Are We Required to Tithe on an Inheritance or Gift?
A tithe is 10 percent, and the Church upholds the biblical teaching that tithing is a command instituted by God for doing His work and caring for His Church.
Deuteronomy 14:22 teaches, “You shall truly tithe all the increase of your grain that the field produces year by year” (emphasis added). Based on this clear and direct biblical guideline, we see that we should calculate our tithe based on our “increase.” Increase is determined by any profit or earning we receive after we have subtracted the cost of doing business or the cost of investing in any work or investment activity.

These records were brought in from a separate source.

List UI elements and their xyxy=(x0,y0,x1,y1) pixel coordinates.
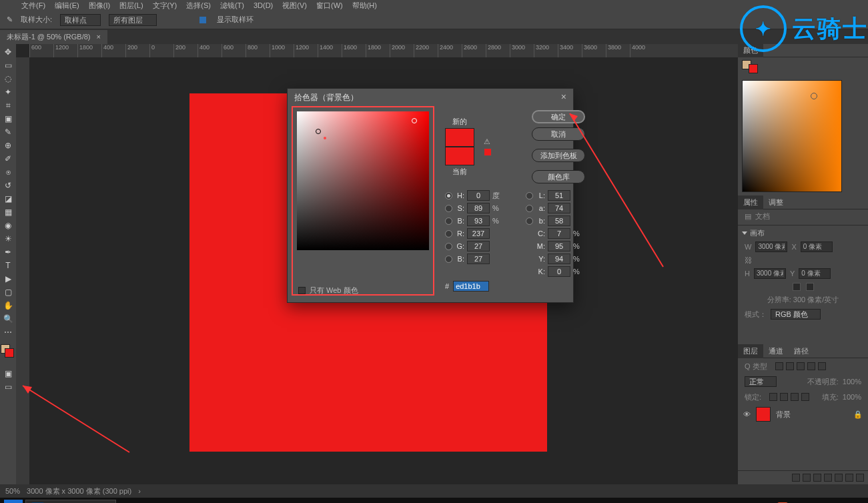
chevron-right-icon[interactable]: › xyxy=(138,487,141,495)
layer-row[interactable]: 👁 背景 🔒 xyxy=(738,405,868,424)
a-input[interactable] xyxy=(548,203,570,213)
tab-properties[interactable]: 属性 xyxy=(738,195,763,209)
x-input[interactable] xyxy=(801,241,833,252)
layer-name-label[interactable]: 背景 xyxy=(776,410,791,420)
gradient-tool[interactable]: ▦ xyxy=(1,207,15,217)
web-colors-checkbox[interactable]: 只有 Web 颜色 xyxy=(298,286,358,296)
tab-paths[interactable]: 路径 xyxy=(789,344,814,358)
pen-tool[interactable]: ✒ xyxy=(1,247,15,258)
ok-button[interactable]: 确定 xyxy=(532,110,585,123)
k-input[interactable] xyxy=(548,266,570,277)
menu-help[interactable]: 帮助(H) xyxy=(350,1,380,11)
wand-tool[interactable]: ✦ xyxy=(1,87,15,97)
type-tool[interactable]: T xyxy=(1,260,15,271)
dialog-close-icon[interactable]: × xyxy=(561,91,566,102)
start-button[interactable]: ⊞ xyxy=(4,500,23,503)
shape-tool[interactable]: ▢ xyxy=(1,287,15,298)
fill-value[interactable]: 100% xyxy=(843,393,861,401)
filter-adjust-icon[interactable] xyxy=(786,362,794,370)
zoom-level[interactable]: 50% xyxy=(5,487,20,495)
adjustment-icon[interactable] xyxy=(824,474,832,482)
h-input[interactable] xyxy=(467,190,490,201)
blur-tool[interactable]: ◉ xyxy=(1,220,15,231)
tab-channels[interactable]: 通道 xyxy=(763,344,789,358)
opacity-value[interactable]: 100% xyxy=(843,378,861,386)
menu-file[interactable]: 文件(F) xyxy=(19,1,48,11)
b-input[interactable] xyxy=(548,215,570,226)
l-radio[interactable] xyxy=(526,192,533,199)
sample-layers-select[interactable]: 所有图层 xyxy=(109,14,157,26)
eraser-tool[interactable]: ◪ xyxy=(1,193,15,204)
hex-input[interactable] xyxy=(453,281,489,292)
history-brush-tool[interactable]: ↺ xyxy=(1,180,15,191)
menu-edit[interactable]: 编辑(E) xyxy=(52,1,82,11)
filter-shape-icon[interactable] xyxy=(807,362,815,370)
link-icon[interactable]: ⛓ xyxy=(745,256,752,264)
eyedropper-tool[interactable]: ✎ xyxy=(1,127,15,137)
heal-tool[interactable]: ⊕ xyxy=(1,140,15,151)
menu-window[interactable]: 窗口(W) xyxy=(314,1,346,11)
caret-down-icon[interactable] xyxy=(742,231,747,235)
dialog-titlebar[interactable]: 拾色器（背景色） × xyxy=(288,89,573,106)
visibility-eye-icon[interactable]: 👁 xyxy=(743,410,751,418)
menu-layer[interactable]: 图层(L) xyxy=(117,1,145,11)
portrait-icon[interactable] xyxy=(793,283,801,291)
background-mini-swatch[interactable] xyxy=(749,64,758,73)
filter-image-icon[interactable] xyxy=(775,362,783,370)
a-radio[interactable] xyxy=(526,205,533,212)
move-tool[interactable]: ✥ xyxy=(1,47,15,57)
new-layer-icon[interactable] xyxy=(845,474,853,482)
brush-tool[interactable]: ✐ xyxy=(1,153,15,164)
lock-trans-icon[interactable] xyxy=(769,393,777,401)
h-radio[interactable] xyxy=(445,192,452,199)
c-input[interactable] xyxy=(548,228,570,239)
link-layers-icon[interactable] xyxy=(792,474,800,482)
ypos-input[interactable] xyxy=(799,268,831,279)
frame-tool[interactable]: ▣ xyxy=(1,113,15,124)
group-icon[interactable] xyxy=(835,474,843,482)
screenmode-tool[interactable]: ▭ xyxy=(1,382,15,392)
lasso-tool[interactable]: ◌ xyxy=(1,73,15,84)
color-field[interactable] xyxy=(742,80,842,192)
lock-pos-icon[interactable] xyxy=(791,393,799,401)
layer-thumbnail[interactable] xyxy=(756,407,771,422)
close-icon[interactable]: × xyxy=(97,33,101,41)
more-tools-icon[interactable]: ⋯ xyxy=(1,327,15,338)
warning-icon[interactable]: ⚠ xyxy=(484,137,492,146)
color-mode-select[interactable]: RGB 颜色 xyxy=(771,309,821,320)
s-radio[interactable] xyxy=(445,205,452,212)
g-input[interactable] xyxy=(467,241,490,252)
bc-radio[interactable] xyxy=(445,256,452,263)
menu-type[interactable]: 文字(Y) xyxy=(150,1,180,11)
blend-mode-select[interactable]: 正常 xyxy=(745,376,777,387)
bv-radio[interactable] xyxy=(445,217,452,225)
crop-tool[interactable]: ⌗ xyxy=(1,100,15,111)
menu-filter[interactable]: 滤镜(T) xyxy=(218,1,247,11)
height-input[interactable] xyxy=(754,268,786,279)
trash-icon[interactable] xyxy=(856,474,864,482)
color-libraries-button[interactable]: 颜色库 xyxy=(532,170,585,183)
websafe-swatch[interactable] xyxy=(484,148,492,156)
document-dimensions[interactable]: 3000 像素 x 3000 像素 (300 ppi) xyxy=(27,486,131,496)
add-to-swatches-button[interactable]: 添加到色板 xyxy=(532,149,585,162)
foreground-background-swatch[interactable] xyxy=(1,344,15,359)
stamp-tool[interactable]: ⍟ xyxy=(1,167,15,177)
r-radio[interactable] xyxy=(445,230,452,237)
path-select-tool[interactable]: ▶ xyxy=(1,274,15,284)
sample-size-select[interactable]: 取样点 xyxy=(60,14,101,26)
background-color-swatch[interactable] xyxy=(5,348,14,358)
zoom-tool[interactable]: 🔍 xyxy=(1,314,15,324)
mask-icon[interactable] xyxy=(813,474,821,482)
landscape-icon[interactable] xyxy=(806,283,814,291)
lock-pixels-icon[interactable] xyxy=(780,393,788,401)
dodge-tool[interactable]: ☀ xyxy=(1,233,15,244)
tab-layers[interactable]: 图层 xyxy=(738,344,763,358)
menu-view[interactable]: 视图(V) xyxy=(280,1,310,11)
show-sampling-checkbox[interactable] xyxy=(199,17,206,23)
fx-icon[interactable] xyxy=(803,474,811,482)
r-input[interactable] xyxy=(467,228,490,239)
marquee-tool[interactable]: ▭ xyxy=(1,60,15,71)
menu-select[interactable]: 选择(S) xyxy=(183,1,213,11)
s-input[interactable] xyxy=(467,203,490,213)
taskbar-app-photoshop[interactable]: Ps未标题-1 @ 50%(... xyxy=(25,500,116,503)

If you receive a free gift, you need not pay tithe on it. That includes an inheritance. It is not necessary to give a tithe on a gift or any form of gratuity for which you do not perform some type of service. However, it would be appropriate to show thanks to God by giving an offering for having been blessed with a substantial gift.
Regarding the subject of inheritance, while it is discussed in a number of places in the Bible, tithing on an inheritance is referred to in only one place—in regard to the Levites. The tribe of Levi received tithes of the other tribes of Israel as an inheritance (Numbers 18:26-27). Then the Levites were to tithe on that inheritance to the high priest (Numbers 18:28). However, the sense of the term in this case concerns an entire tribe’s allotment among the tribes of Israel, the Levites having received no land when it was divided among the others. And the Levites worked for that inheritance, being assigned to duties in Israel’s worship system, just as the high priest also worked. And consider that the Levites were commanded to pay a tithe of the tithe—but not of the people’s offerings or gifts.
Thus, even including that specific instance with the Levites, all tithing had to do with what an individual labored for—the increase from gleaning grapes (and producing wine), olives, barley, wheat and the like, to harvesting fruit from orchards, to the increase from year to year from cattle, sheep, goats, etc. We find no specific command given to the children of Israel, or to the Church, to pay tithes on an inheritance or any other gifts.
Again, however, a thank offering for an inheritance or other substantial gift could and perhaps should be considered. But such an offering and the amount given is totally up to the recipient of the gift.